If this is an outlier, it’s certainly an entertaining one. According to an eight-day survey conducted by YouGov along with its media partners CBS and the New York Times, Republican Greg Abbott has an eighteen point lead in the Texas gubernatorial race, 53/35, over Democrat Wendy Davis. Davis trails Abbott by 24 points among men, but now surprisingly trails by double digits among women as well, 37/49 — nearly a majority of women in opposition to the female candidate. Abbott leads by more than a 2:1 margin among independents as well, 58/25. When leaners are added in, Abbott wins a majority of women, 52/40, and has a 20-point lead overall, 57/37.
Texas, which once was the focus of rebuilding efforts for Democrats, appears like a setback for Democrats instead. They’ve lost women, if this poll is accurate, and may not be holding onto their usual edge among Hispanics. Davis only has a narrow 46/39 lead in that demographic, and that narrows slightly to 49/43 when leaners are included. Among “others,” presumably Asian voters, Abbott has a double-digit lead without leaners (49/37) and with them (52/37). John Cornyn puts up similar numbers in the Senate tracking poll against David Alameel.
One of the more intriguing questions that the midterm will answer will be just how accurate the YouGov polls turned out to be. Usual polling partners CBS and the NYT teamed up with YouGov this year to expand their reach on midterm contests, and the results have been provocative, to say the least. Ashe Schow points out the contrast between this poll conducted over the last two weeks in Texas and others conducted prior to the stretch run — even those conducted by YouGov:
Of course, one should keep an open mind about this poll, considering the difference between the number of Democratic women and Republican women polled was — unsurprisingly — 12 points. This poll, conducted between Oct. 16 and Oct. 23, is also wildly different from past polls by the same groups, which showed a much closer divide among women.

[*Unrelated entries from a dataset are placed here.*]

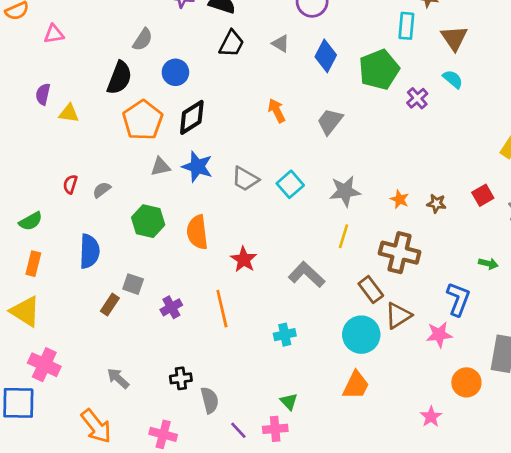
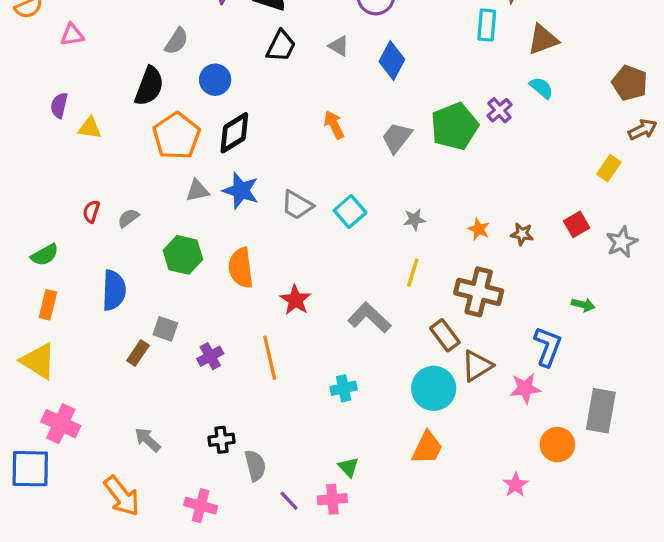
brown triangle: (454, 38) -> (543, 40), turned 44
green pentagon: (379, 70) -> (455, 126), moved
gray star: (345, 191) -> (414, 220), size x0.6

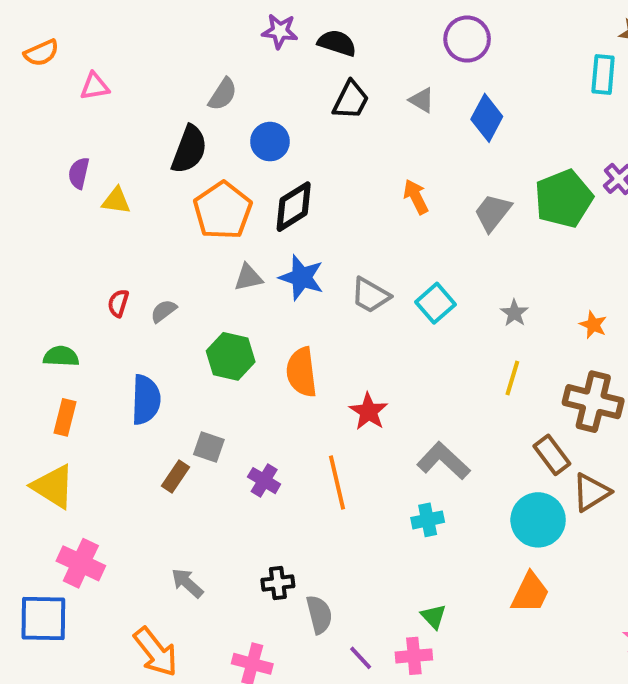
gray star: (414, 220) -> (514, 313), turned -30
green semicircle: (45, 255) -> (61, 356), turned -148
gray L-shape: (369, 318) -> (443, 461), moved
purple cross: (210, 356) -> (264, 481), turned -30

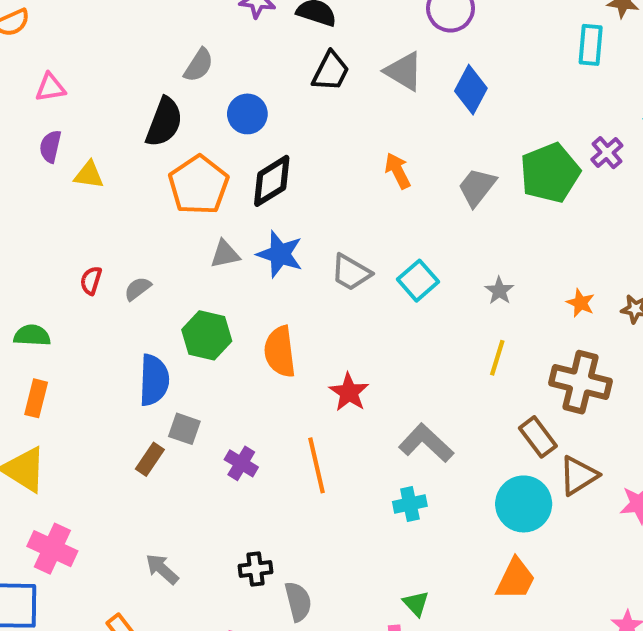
pink triangle: (95, 86) -> (50, 88), moved
gray triangle: (422, 100) -> (404, 71), size x1.5
blue semicircle: (146, 400) -> (154, 380), moved

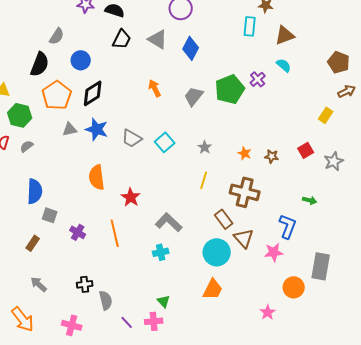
green hexagon: (207, 335) -> (20, 115), moved
brown rectangle: (150, 459) -> (33, 243), moved
brown triangle: (578, 476) -> (244, 238), turned -40

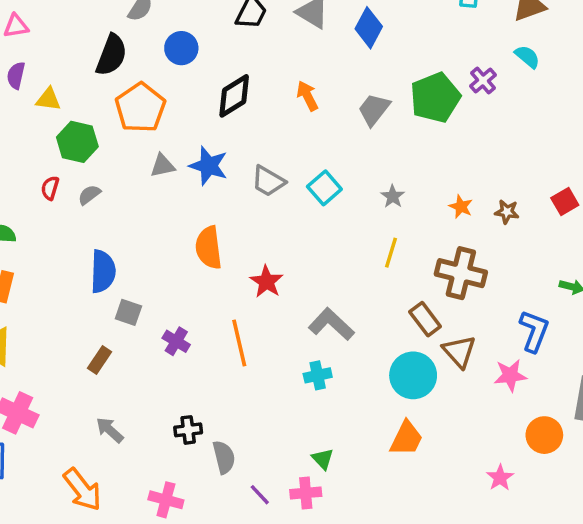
black diamond: (93, 93) -> (234, 96), moved

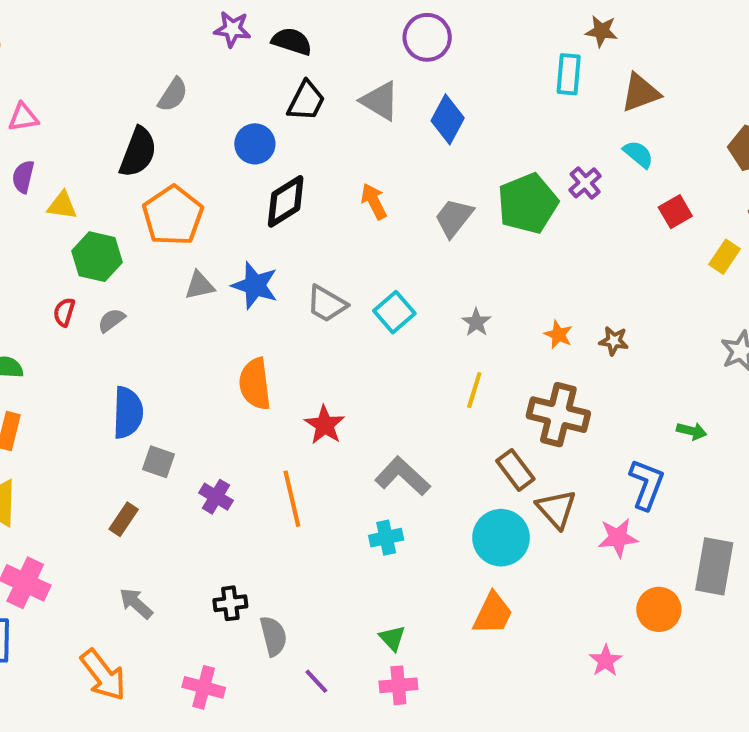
blue circle: (181, 48) -> (255, 144), moved
red square: (565, 202) -> (675, 212), moved
pink cross: (306, 493) -> (398, 685), moved

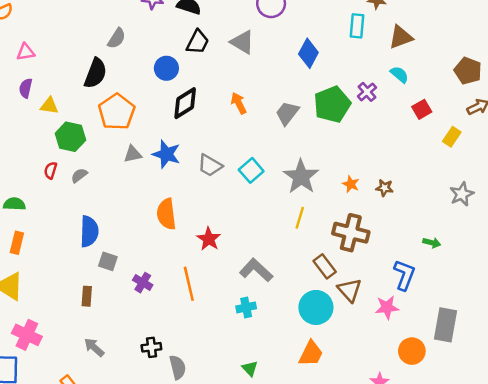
blue diamond: (448, 119) -> (308, 53), moved
gray star: (476, 322) -> (301, 177), size x2.0
brown rectangle: (124, 519) -> (87, 296), turned -30

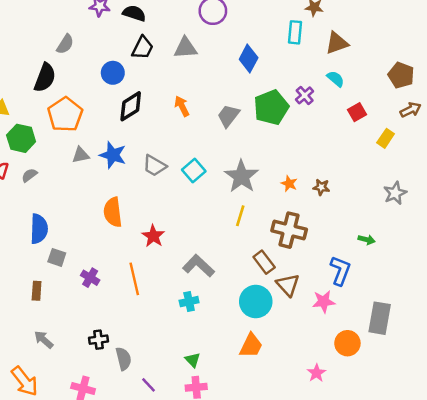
gray triangle: (242, 42) -> (185, 48), turned -35

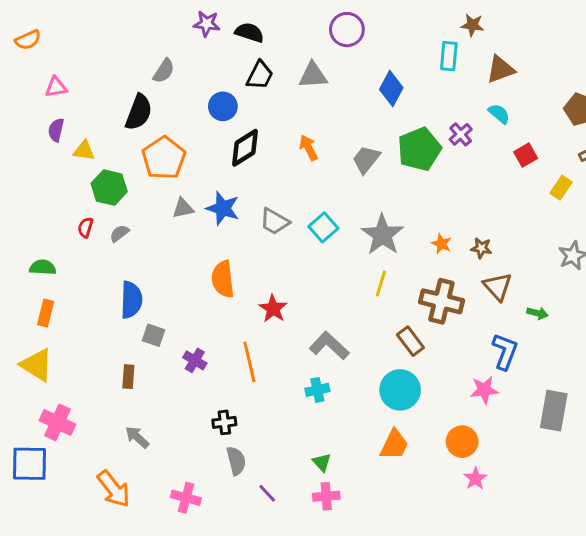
brown triangle: (288, 285) -> (498, 287), moved
black cross: (99, 340) -> (224, 422), moved
orange circle: (347, 343) -> (462, 442), moved

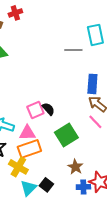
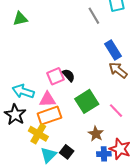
gray line: (73, 50) -> (94, 16), turned 60
blue rectangle: (92, 84) -> (113, 50), turned -36
pink line: (95, 122) -> (116, 111), moved

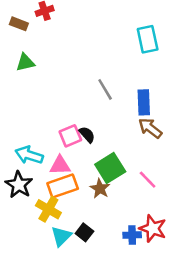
gray line: (94, 16) -> (105, 89), moved
blue rectangle: (113, 50) -> (144, 102), turned 30
brown star: (96, 134) -> (100, 189), moved

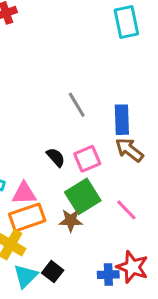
cyan rectangle: (148, 39) -> (126, 22), moved
pink square: (70, 136) -> (87, 159), moved
brown star: (100, 189) -> (71, 220), turned -30

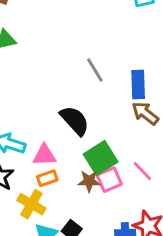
black semicircle: (56, 157) -> (75, 121), size x1.6
pink square: (87, 159) -> (109, 180), moved
orange rectangle: (27, 217) -> (47, 178), size x0.6

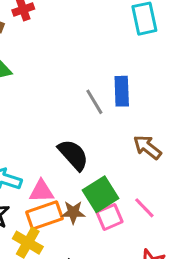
blue rectangle: (138, 84) -> (122, 91), moved
orange rectangle: (47, 178) -> (44, 215), size x1.6
brown star: (89, 181) -> (73, 212), moved

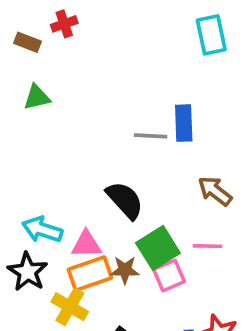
gray line: (94, 102) -> (151, 136), turned -56
pink line: (144, 208) -> (208, 246), moved, turned -45

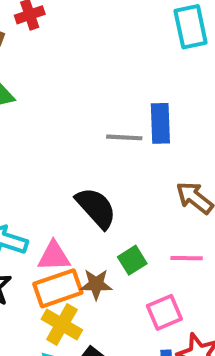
green square: (158, 248) -> (132, 260), size x0.6
pink square: (169, 275) -> (164, 312), moved
yellow cross: (70, 307) -> (62, 325), moved

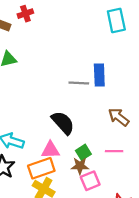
pink triangle: (54, 256) -> (50, 150), moved
brown star: (96, 284) -> (80, 166), moved
pink square: (164, 312) -> (90, 181), moved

The previous poll from this group, conducted between Sept. 20 and Oct. 1, found Davis leading among women — 46 percent to Abbott’s 41 percent. She still trailed Abbott overall by 13 points.
And the poll before that, conducted between Aug. 18 and Sept. 2, found Davis losing women voters by just 1 point.
There may be a good explanation for the shift in October. This survey took place just a few days after Davis launched what may be the worst campaign ad of the cycle, accusing Abbott of profiting off of his disability and implying that his identity as a a handicapped person was not authentic. In the middle of the survey period, Davis personally attacked Abbott as someone opposed to interracial marriage, which had to be news to Abbott’s Latina wife. The stink of desperation hung all over this survey period, and women may have been more offended than men at Davis’ tactics.
At least in terms of its top-line figure, the YouGov poll doesn’t appear to be that much of an outlier. The current RCP average (with this poll included) is 51.6/37.4 Abbott, but only one poll in the last two months show Davis within single digits — and that was taken in the middle of September, long before the reek of desperation became obvious. Davis may still think that she’ll be governor of Texas, but she’s the only one who does so. Not even Texas women are signing onto her “war on women” demagoguery, among the many varieties of that practice that Davis has offered in this election.